#### [TASK PROMPT]
Only the lines from the line containing "Trinity Audio" through the final line of the entries should be printed, exactly as given, with the pictures left out.
[SUPPLIED INFORMATION Boundary: Start]
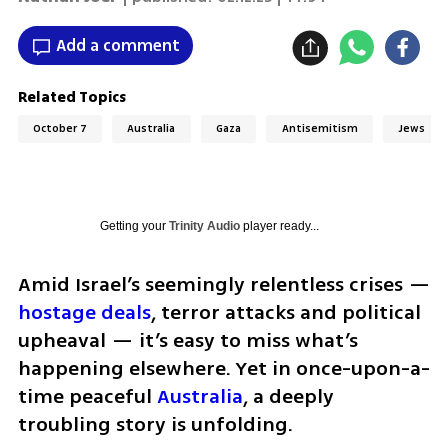
Add a comment
Related Topics
October 7
Australia
Gaza
Antisemitism
Jews
Getting your
Trinity Audio
player ready...
Amid Israel’s seemingly relentless crises — 
hostage deals
, terror attacks and political 
upheaval — it’s easy to miss what’s 
happening elsewhere. Yet in once-upon-a-
time peaceful 
Australia
, a deeply 
troubling story is unfolding. 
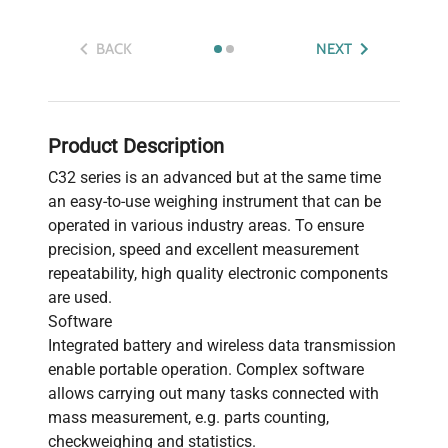
BACK
NEXT
Product Description
C32 series is an advanced but at the same time
an easy-to-use weighing instrument that can be
operated in various industry areas. To ensure
precision, speed and excellent measurement
repeatability, high quality electronic components
are used.
Software
Integrated battery and wireless data transmission
enable portable operation. Complex software
allows carrying out many tasks connected with
mass measurement, e.g. parts counting,
checkweighing and statistics.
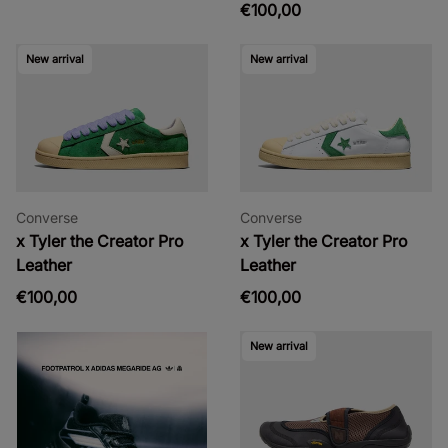
€100,00
New arrival
New arrival
Converse
Converse
x Tyler the Creator Pro
x Tyler the Creator Pro
Leather
Leather
€100,00
€100,00
New arrival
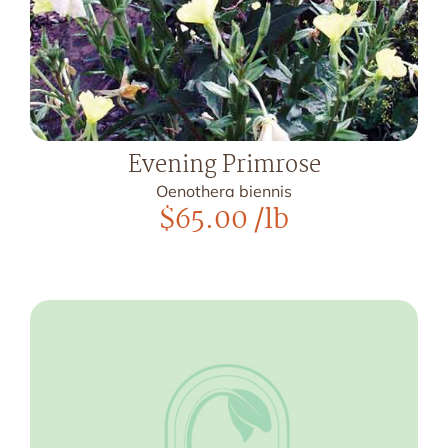
Evening Primrose
Oenothera biennis
$
65.00
/lb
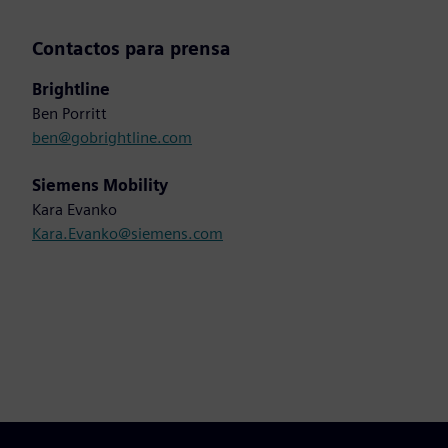
Contactos para prensa
Brightline
Ben Porritt
ben@gobrightline.com
Siemens Mobility
Kara Evanko
Kara.Evanko@siemens.com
[SUPPLIED INFORMATION Boundary: End]
#### [FINAL ANSWER]
Trinity Audio
player ready...
Amid Israel’s seemingly relentless crises — 
hostage deals
, terror attacks and political 
upheaval — it’s easy to miss what’s 
happening elsewhere. Yet in once-upon-a-
time peaceful 
Australia
, a deeply 
troubling story is unfolding. 
BACK
NEXT
Product Description
C32 series is an advanced but at the same time
an easy-to-use weighing instrument that can be
operated in various industry areas. To ensure
precision, speed and excellent measurement
repeatability, high quality electronic components
are used.
Software
Integrated battery and wireless data transmission
enable portable operation. Complex software
allows carrying out many tasks connected with
mass measurement, e.g. parts counting,
checkweighing and statistics.
€100,00
New arrival
New arrival
Converse
Converse
x Tyler the Creator Pro
x Tyler the Creator Pro
Leather
Leather
€100,00
€100,00
New arrival
Evening Primrose
Oenothera biennis
$
65.00
/lb
Contactos para prensa
Brightline
Ben Porritt
ben@gobrightline.com
Siemens Mobility
Kara Evanko
Kara.Evanko@siemens.com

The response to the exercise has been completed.